Japan's trade deficit quadrupled from a year earlier in March, as export growth slowed while imports surged ahead of the sales tax hike.
The trade deficit widened to 1.45tn yen ($14bn, £8.4bn, €10bn) in March, up from 356.9bn yen in the same month last year, according to official data, thanks to the yen's weakness, which compounded surging imports.
Exports rose 1.8% to ¥6.38tn due to higher shipments of cars and processed fuel products. However, imports increased 18.1% to 7.83tn yen due to higher imports of crude oil and liquefied natural gas.
The country has raised its energy imports after it shut down all its nuclear reactors following the disastrous earthquake and tsunami in 2011 that hit the Fukushima nuclear plant. Nuclear plants had been supplying a third of Japan's power demand.
Imports of liquefied petroleum gas rose more than 8% in March from the same month last year.
The rise in imports is attributed to an increase in demand ahead of the sales tax hike to 8% from 5% starting April; it will rise again to 10% in October 2015.
In addition, the continued depreciation in the yen boosted the cost of imports. While the decline in the yen is good for exporters with better profits, it would increase the cost of imports. The Japanese currency was an average 8.7% cheaper against the dollar in March, compared with the level a year ago.

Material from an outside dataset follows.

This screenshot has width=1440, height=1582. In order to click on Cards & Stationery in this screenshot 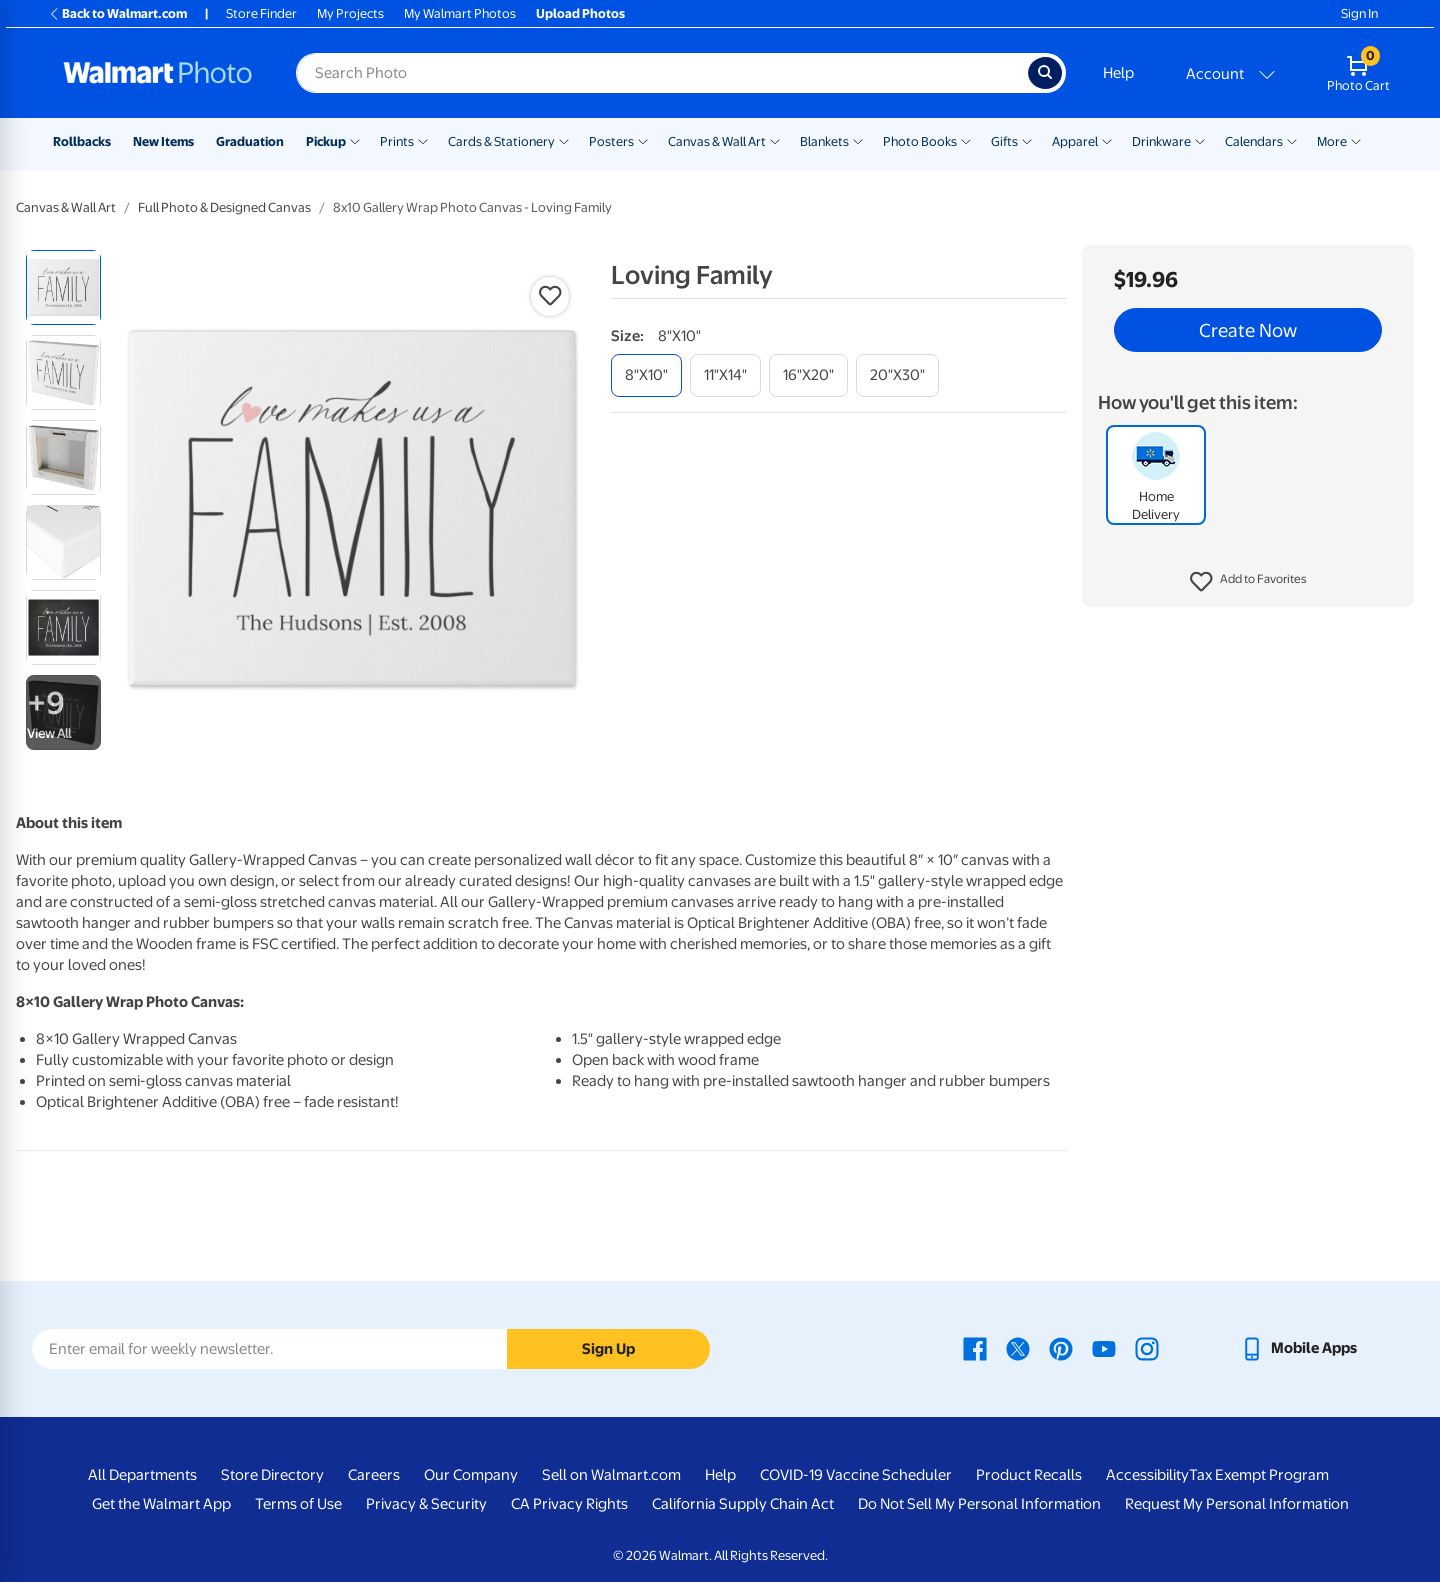, I will do `click(501, 141)`.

Analysts noted that import volumes would come down due to the sales tax hike and possible reopening of a number of nuclear reactors.
"Consumers are likely to rein in spending in the wake of this month's consumption tax hike, which should reduce import demand," said Marcel Thieliant, Japan economist at Capital Economics.
"The trade shortfall is likely to narrow in the second quarter, which should provide some support to GDP growth even as domestic demand is set to plunge."